Material to process:
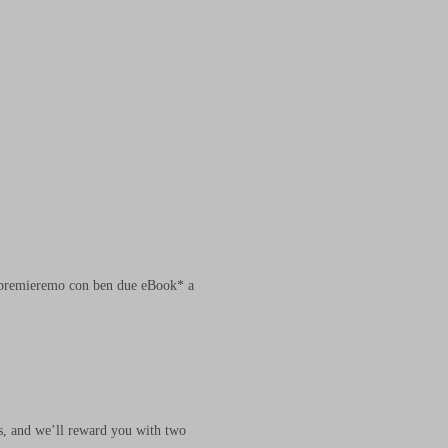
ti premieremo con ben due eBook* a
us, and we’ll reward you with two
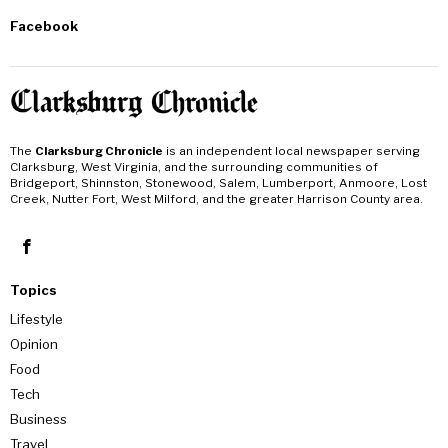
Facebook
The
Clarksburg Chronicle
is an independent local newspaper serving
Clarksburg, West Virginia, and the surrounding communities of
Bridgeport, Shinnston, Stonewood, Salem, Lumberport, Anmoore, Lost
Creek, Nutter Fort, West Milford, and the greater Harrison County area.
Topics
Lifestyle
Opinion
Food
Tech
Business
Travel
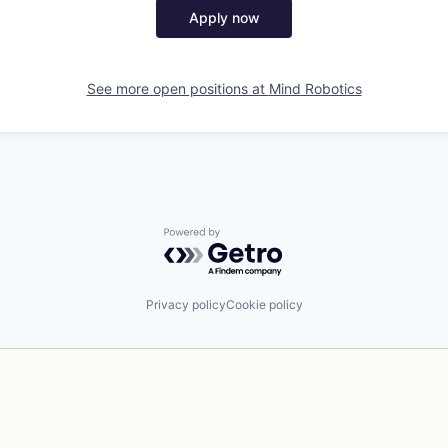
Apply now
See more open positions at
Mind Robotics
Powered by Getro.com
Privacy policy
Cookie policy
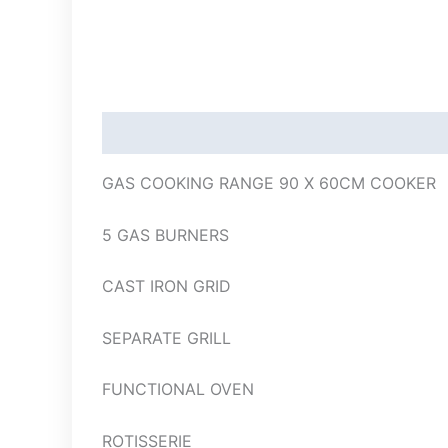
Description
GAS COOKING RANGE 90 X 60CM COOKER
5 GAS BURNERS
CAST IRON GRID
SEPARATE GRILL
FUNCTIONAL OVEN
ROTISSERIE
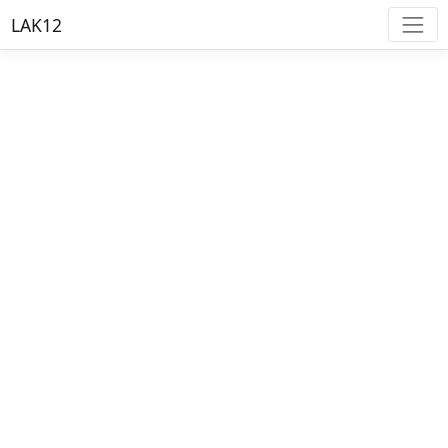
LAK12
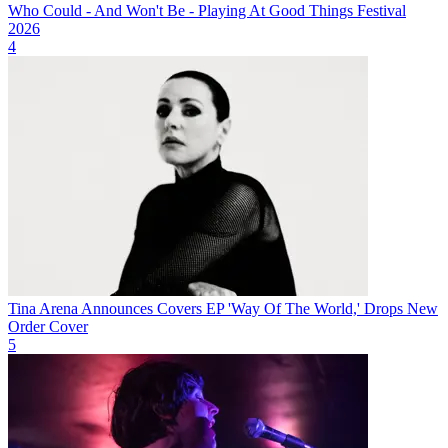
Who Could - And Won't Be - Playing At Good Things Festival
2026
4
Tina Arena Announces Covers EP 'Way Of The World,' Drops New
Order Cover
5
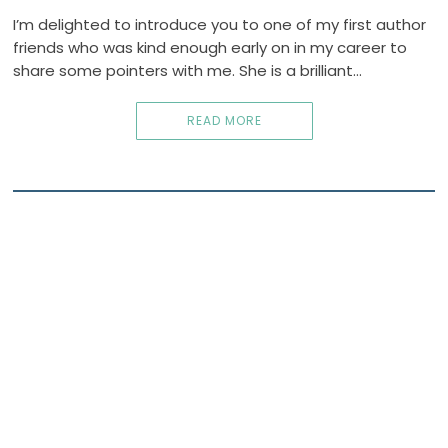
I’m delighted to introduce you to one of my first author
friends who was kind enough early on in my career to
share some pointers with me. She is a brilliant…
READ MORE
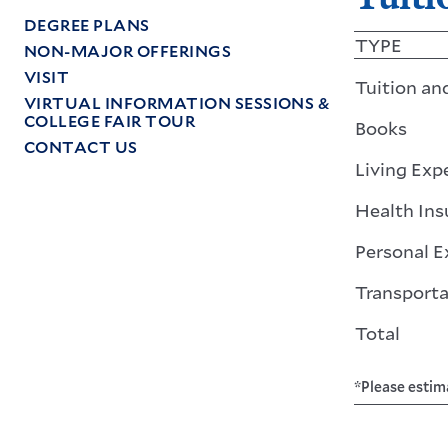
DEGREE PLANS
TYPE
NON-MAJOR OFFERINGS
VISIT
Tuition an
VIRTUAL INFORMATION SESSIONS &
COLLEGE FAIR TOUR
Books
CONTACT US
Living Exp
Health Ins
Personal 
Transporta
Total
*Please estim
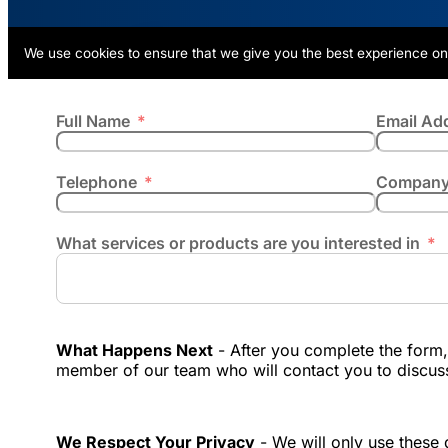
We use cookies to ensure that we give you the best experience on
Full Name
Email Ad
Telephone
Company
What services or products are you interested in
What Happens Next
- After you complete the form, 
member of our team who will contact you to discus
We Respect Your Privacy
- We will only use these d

Instructions for the task: An exact copy is needed of the entries above, starting at the line that holds "Who Could - And" and stopping at the line that holds "What Happens Next", both kept; pictures stay out.

Completed task:
Who Could - And Won't Be - Playing At Good Things Festival
2026
4
Tina Arena Announces Covers EP 'Way Of The World,' Drops New
Order Cover
5
I’m delighted to introduce you to one of my first author
friends who was kind enough early on in my career to
share some pointers with me. She is a brilliant…
READ MORE
DEGREE PLANS
TYPE
NON-MAJOR OFFERINGS
VISIT
Tuition an
VIRTUAL INFORMATION SESSIONS &
COLLEGE FAIR TOUR
Books
CONTACT US
Living Exp
Health Ins
Personal 
Transporta
Total
*Please estim
We use cookies to ensure that we give you the best experience on
Full Name
Email Ad
Telephone
Company
What services or products are you interested in
What Happens Next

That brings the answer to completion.